Stored data entries
--*--

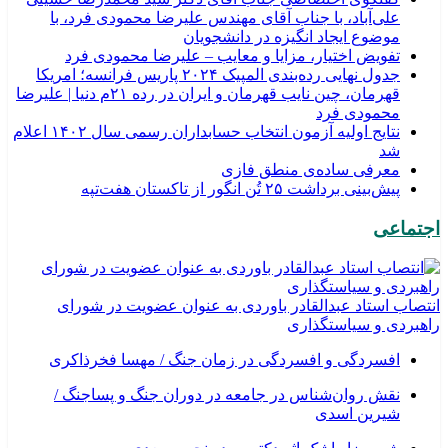
علی‌آباد، با جناب آقای مهندس علیرضا محمودی فرد، با
موضوع ایجاد انگیزه در دانشجویان
تفویض اختیار، مزایا و معایب – علیرضا محمودی فرد
جدول نهایی رده‌بندی المپیک ۲۰۲۴ پاریس فرانسه؛ امریکا
قهرمان، چین نایب قهرمان و ایران در رده ۲۱م دنیا | علیرضا
محمودی فرد
نتایج اولیه آزمون انتخاب حسابداران رسمی سال ۱۴۰۲ اعلام
شد
معرفی ساده‌ی منطق فازی
پیش‌بینی برداشت ۲۵ تُن انگور از تاکستان هفت‌تپه
اجتماعی
انتصاب استاد عبدالقادر باوردی به عنوان عضویت در شورای
راهبردی و سیاستگذاری
افسردگی و افسردگی در زمان جنگ / مهسا فخرذاکری
نقش روان‌شناس در جامعه در دوران جنگ و پساجنگ /
شیرین اسدی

--*--

- Exercise description: The answer must be an exact restatement of all the records, with no pictures included.

- Result for this exercise:
علی‌آباد، با جناب آقای مهندس علیرضا محمودی فرد، با
موضوع ایجاد انگیزه در دانشجویان
تفویض اختیار، مزایا و معایب – علیرضا محمودی فرد
جدول نهایی رده‌بندی المپیک ۲۰۲۴ پاریس فرانسه؛ امریکا
قهرمان، چین نایب قهرمان و ایران در رده ۲۱م دنیا | علیرضا
محمودی فرد
نتایج اولیه آزمون انتخاب حسابداران رسمی سال ۱۴۰۲ اعلام
شد
معرفی ساده‌ی منطق فازی
پیش‌بینی برداشت ۲۵ تُن انگور از تاکستان هفت‌تپه
اجتماعی
انتصاب استاد عبدالقادر باوردی به عنوان عضویت در شورای
راهبردی و سیاستگذاری
افسردگی و افسردگی در زمان جنگ / مهسا فخرذاکری
نقش روان‌شناس در جامعه در دوران جنگ و پساجنگ /
شیرین اسدی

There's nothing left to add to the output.